Diese „unendlich subjektive Freiheit” als „Idee” und „Prinzip” der „neueren Welt” soll aber verwirklicht werden können – das ist eine typisch Hegelsche Überlegung. Dazu braucht man nun eine Art Kultur der Freiheit: Vernünftige Einsicht in die Strukturen und Mechanismen der Wirklichkeit, in die Freiheit von anderen als Grenze der eigenen Freiheit sowie die vernünftige Einsicht in die Bedeutung der gegenseitigen Abhängigkeit im Prozeß der Befriedigung von Bedürfnissen und Wünschen sind in dieser Hinsicht von besonderer Bedeutung. Diese Kultur der Freiheit, die auch die Beschränkung als Selbstbeschränkung enthält, ist ein Schlüsselelement der modernen Kultur der Freiheit, worauf die Fähigkeit und Bereitschaft gebaut werden kann, Konsense und Kompromisse mit anderen schließen zu können und zu wollen, um die eigenen Interessen und Motivationen zu verwirklichen. Der so verstandene Vermittlungsgedanke Hegels hat an seiner Aktualität nichts verloren. Im Bereich des Politischen heißt Vermittlung der Ausgleich von liberalen und konservativen Elementen, worauf Ch. Taylor aufmerksam gemacht hat.
Im Hintergrund des Vermittlunsgedankens ist Hegels Überlegung vom Zusammenwirken der institutionellen Komponenten und subjektiven Haltungen, Gesinnungen und Praktiken zu erkennen: Gerade dieses Zusammenwirken kann die Freiheitsrechte garantieren und sogar auch ihre Realisierbarkeit absichern. In diesem Sinne hat Hegel den Wirklichkeitscharakter der Freiheit in das Zentrum seiner Philosophie gestellt.
Wenn der Ausgleich als zentrales Element der Vermittlung aus irgendeinem Grund verletzt oder außer acht gelassen wird, führt das zur Gefährdung der Freiheit. In dieser Hinsicht ist Hegels Diagnose über die Extreme der modernen Gesellschaft als ihre strukturelle Kennzeichung bis heute aktuell. Die Freiheit eines jeden als Idee und Prinzip der modernen Welt enthält die Möglichkeit, daß jeder vor allem und über alles seine Freiheit bevorzugt. Diese in der Moderne tief angelegte egozentische Einstellung kann zu gefährlichen sozialen, ökonomischen und politischen Folgen führen, wenn die Gegenmechanismen, das heißt Ausgleichmotiven, nicht berücksichtigt und nicht verwendet werden.

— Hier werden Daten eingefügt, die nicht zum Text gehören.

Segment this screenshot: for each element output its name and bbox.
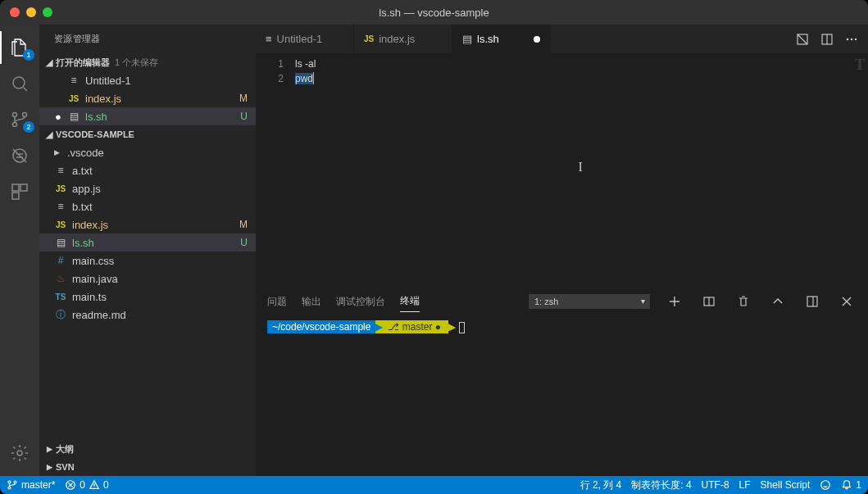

Die Extreme der modernen Freiheit sind in sozialen und wirtschaftlichen Phänomenen zu beobachten, die Hegel in dem Reichtum und Luxus auf der einen Seite, in der Armut und Pöbelmentalität auf der anderen Seite erkannt hat. Die Extremisierung als Entartung der Freiheit und Vernachlässigung der Ausgleichmechanismen sind in dem politischen Phänomen des Terrors und in dem Phänomen des religiösen Fanatismus zu erkennen. Die Verknüpfung des politischen und des religiösen Fanatismus als eines der typisch gewordenen Phänomene der modernen Gesellschaften hat Hegel in seiner Rechtsphilosophie von 1820 diagnostisiert.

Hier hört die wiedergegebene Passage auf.